REQUIRED WORK » Your job with the data below is to output exactly the lines from the one holding "seltenen Gendefekten, die etwa 0,1 % der" down to the one holding "Mit dem bislang nicht zugelassenen", both included, and no others.

Data records
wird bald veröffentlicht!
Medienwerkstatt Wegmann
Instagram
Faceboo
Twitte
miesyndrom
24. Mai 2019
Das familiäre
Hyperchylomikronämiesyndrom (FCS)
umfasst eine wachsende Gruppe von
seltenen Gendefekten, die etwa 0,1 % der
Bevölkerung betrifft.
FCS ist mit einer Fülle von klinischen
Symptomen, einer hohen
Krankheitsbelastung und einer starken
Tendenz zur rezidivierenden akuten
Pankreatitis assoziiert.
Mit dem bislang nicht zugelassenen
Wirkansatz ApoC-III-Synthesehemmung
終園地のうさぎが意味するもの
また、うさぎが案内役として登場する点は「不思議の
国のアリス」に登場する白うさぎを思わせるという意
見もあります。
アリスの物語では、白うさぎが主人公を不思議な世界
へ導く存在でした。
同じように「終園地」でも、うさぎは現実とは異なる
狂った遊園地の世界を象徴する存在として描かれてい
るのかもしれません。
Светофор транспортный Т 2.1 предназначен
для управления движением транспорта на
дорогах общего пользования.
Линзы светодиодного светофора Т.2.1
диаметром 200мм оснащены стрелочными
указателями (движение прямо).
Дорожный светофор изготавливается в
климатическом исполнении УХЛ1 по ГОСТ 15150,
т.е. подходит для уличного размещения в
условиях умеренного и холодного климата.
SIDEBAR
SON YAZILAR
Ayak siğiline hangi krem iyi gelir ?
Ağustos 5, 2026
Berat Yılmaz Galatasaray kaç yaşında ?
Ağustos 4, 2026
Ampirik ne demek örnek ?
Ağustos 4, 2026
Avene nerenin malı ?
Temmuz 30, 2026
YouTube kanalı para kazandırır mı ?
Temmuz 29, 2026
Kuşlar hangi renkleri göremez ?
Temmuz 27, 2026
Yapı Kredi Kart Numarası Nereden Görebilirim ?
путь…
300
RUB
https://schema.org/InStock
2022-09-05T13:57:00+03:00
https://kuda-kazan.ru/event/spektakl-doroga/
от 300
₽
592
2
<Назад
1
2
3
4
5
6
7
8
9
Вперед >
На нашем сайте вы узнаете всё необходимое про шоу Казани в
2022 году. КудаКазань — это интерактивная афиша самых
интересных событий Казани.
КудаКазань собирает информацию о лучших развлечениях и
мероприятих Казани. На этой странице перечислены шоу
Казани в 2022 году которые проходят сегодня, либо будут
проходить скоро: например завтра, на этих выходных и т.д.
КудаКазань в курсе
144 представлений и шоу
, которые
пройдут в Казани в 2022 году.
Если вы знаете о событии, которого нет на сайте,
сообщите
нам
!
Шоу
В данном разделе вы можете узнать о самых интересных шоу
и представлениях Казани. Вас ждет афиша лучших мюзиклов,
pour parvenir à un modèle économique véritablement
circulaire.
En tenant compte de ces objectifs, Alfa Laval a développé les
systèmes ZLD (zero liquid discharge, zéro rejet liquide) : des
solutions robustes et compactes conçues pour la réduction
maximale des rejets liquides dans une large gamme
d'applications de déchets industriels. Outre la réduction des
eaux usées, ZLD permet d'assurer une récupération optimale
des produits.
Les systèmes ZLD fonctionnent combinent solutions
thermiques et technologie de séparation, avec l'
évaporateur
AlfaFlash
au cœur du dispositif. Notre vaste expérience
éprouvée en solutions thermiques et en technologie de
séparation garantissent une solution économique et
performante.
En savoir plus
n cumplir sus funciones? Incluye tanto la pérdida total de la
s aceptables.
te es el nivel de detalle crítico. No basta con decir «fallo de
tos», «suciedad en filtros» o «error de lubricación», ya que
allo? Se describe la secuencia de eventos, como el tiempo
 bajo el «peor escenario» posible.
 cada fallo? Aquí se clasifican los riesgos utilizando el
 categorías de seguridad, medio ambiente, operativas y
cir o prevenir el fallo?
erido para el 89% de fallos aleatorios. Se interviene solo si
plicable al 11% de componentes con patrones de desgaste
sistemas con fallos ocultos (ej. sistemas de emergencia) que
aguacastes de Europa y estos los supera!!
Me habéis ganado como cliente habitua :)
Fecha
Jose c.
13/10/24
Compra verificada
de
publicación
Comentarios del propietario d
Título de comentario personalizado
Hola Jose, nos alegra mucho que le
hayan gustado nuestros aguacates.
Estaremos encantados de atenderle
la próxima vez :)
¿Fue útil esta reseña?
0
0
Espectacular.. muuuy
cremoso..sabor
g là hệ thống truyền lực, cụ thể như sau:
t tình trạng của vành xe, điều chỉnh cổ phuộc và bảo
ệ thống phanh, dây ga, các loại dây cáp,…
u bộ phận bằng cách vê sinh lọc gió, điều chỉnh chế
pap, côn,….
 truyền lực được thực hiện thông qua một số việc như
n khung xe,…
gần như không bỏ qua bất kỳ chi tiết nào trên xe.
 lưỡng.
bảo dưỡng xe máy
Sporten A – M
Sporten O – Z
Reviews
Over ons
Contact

TASK ANSWER »
seltenen Gendefekten, die etwa 0,1 % der
Bevölkerung betrifft.
FCS ist mit einer Fülle von klinischen
Symptomen, einer hohen
Krankheitsbelastung und einer starken
Tendenz zur rezidivierenden akuten
Pankreatitis assoziiert.
Mit dem bislang nicht zugelassenen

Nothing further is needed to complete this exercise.